TOPEKA, Kan. — Kansas Gov. Sam Brownback signed a bill Thursday that would increase spending on the state’s public schools while chastising lawmakers for what he called their failure to improve the funding system.
The new law is designed to meet a court mandate and would phase in a $293 million increase in aid to the state’s 286 school districts over two years. The measure also would establish a new finance formula that would have funded all-day kindergarten classes and increase money for programs designed to help low-performing students.
Even in signing the bill, the Republican governor expressed disappointment in its contents. The new funding formula resembles an old per-student formula that GOP lawmakers junked in 2015 in favor of predictable “block grants” for districts. Brownback was a vocal critic of the pre-2015 formula.
The conservative governor also has been an advocate of measures designed to help parents who are unhappy with their public schools but cannot afford private schools. The bill would expand a tax-credit program encouraging donations to private-school scholarship funds but otherwise doesn’t expand school-choice options.

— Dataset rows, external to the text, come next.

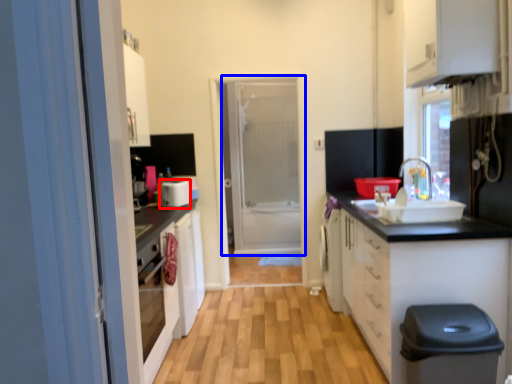 Question: Which object is closer to the camera taking this photo, appliance (highlighted by a red box) or door (highlighted by a blue box)?

Choices:
 (A) appliance
 (B) door

Answer: (A) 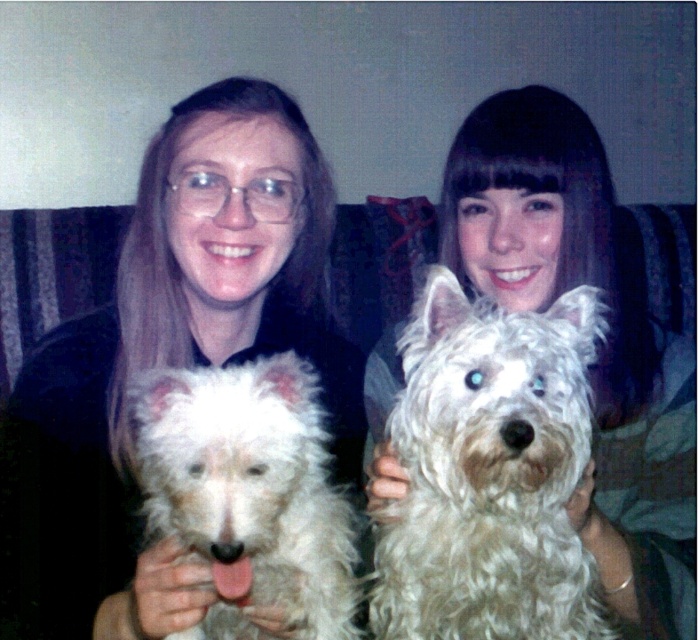 You are taking a photo of the matte black shirt at center and the white fluffy dog at center. Which object is closer to the camera?

The matte black shirt at center is closer to the camera because the white fluffy dog at center is behind it.

You are taking a photo of two people holding dogs. You want to focus on the point closer to the camera. Which point should you choose between point (x=440, y=477) and point (x=281, y=396)?

Point (x=440, y=477) is closer to the camera than point (x=281, y=396), so you should choose point (x=440, y=477) to focus on.

You are a photographer trying to capture a closeup of the fluffy white dog at center. The camera you are using has a focusing point at coordinate point (x=489, y=472). Based on the scene description, can you confirm if this focusing point will land on the fluffy white dog at center?

Yes, the point (x=489, y=472) corresponds to the fluffy white dog at center, so the focusing point will land on the dog.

Conservatives also complained that it doesn’t do enough to hold public schools accountable.
“The Legislature missed an opportunity to substantially improve the K-12 funding system,” Brownback said in a statement.
But the governor also said the new formula would direct more of the state’s dollars into classrooms and encourage “responsible financial stewardship at the local level.”

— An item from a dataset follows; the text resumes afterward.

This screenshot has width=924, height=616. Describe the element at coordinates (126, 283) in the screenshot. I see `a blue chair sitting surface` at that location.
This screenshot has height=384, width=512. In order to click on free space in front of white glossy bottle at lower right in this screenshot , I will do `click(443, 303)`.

State Rep. Melissa Rooker, a moderate Kansas City-area Republican who backed the new law, dismissed Brownback’s criticism of the new law.
“It appropriately reflects the direction Kansans wish to go with their public schools,” she said.
The Kansas Supreme Court ruled in March that the state’s $4 billion a year in education funding is inadequate. The justices rejected the block-grant system and gave lawmakers until June 30 to pass a new school funding law.
The court is expected to review the new law. John Robb, an attorney for four school districts that successfully sued the state, said they will object to the new law because they believe it falls hundreds of millions of dollars short of what adequately funding schools.
The Supreme Court did not set a specific figure for how much funding must increase, but the districts’ attorneys have pointed to a proposal from the State Board of Education to phase in a nearly $900 million increase over two years as evidence of what’s needed.
Robb said the state has the burden of showing that the new law fixes the problems cited by the court in its March decision and, “We don’t think the state can meet the burden.”
“They’ve designed a new car, but we don’t think they put enough gas in it,” Robb said.
Democrats took the districts’ attorneys arguments to heart and pushed for a larger spending increase. Some Republicans argued that they were boosting spending enough; others said the underlying finance formula is sound that they would take a chance that the court would order more spending.
Rooker said she believes that even if the court wants more spending, it will allow lawmakers to make the changes next year instead of forcing them to have a special session this summer.
The Dodge City, Hutchinson, Wichita and Kansas City school districts filed the lawsuit in 2010, arguing that Kansas doesn’t spend enough money on its schools and has distributed it unfairly, hurting poorer districts. The Supreme Court has ruled in previous cases that the state constitution requires legislators to finance a suitable education for every child.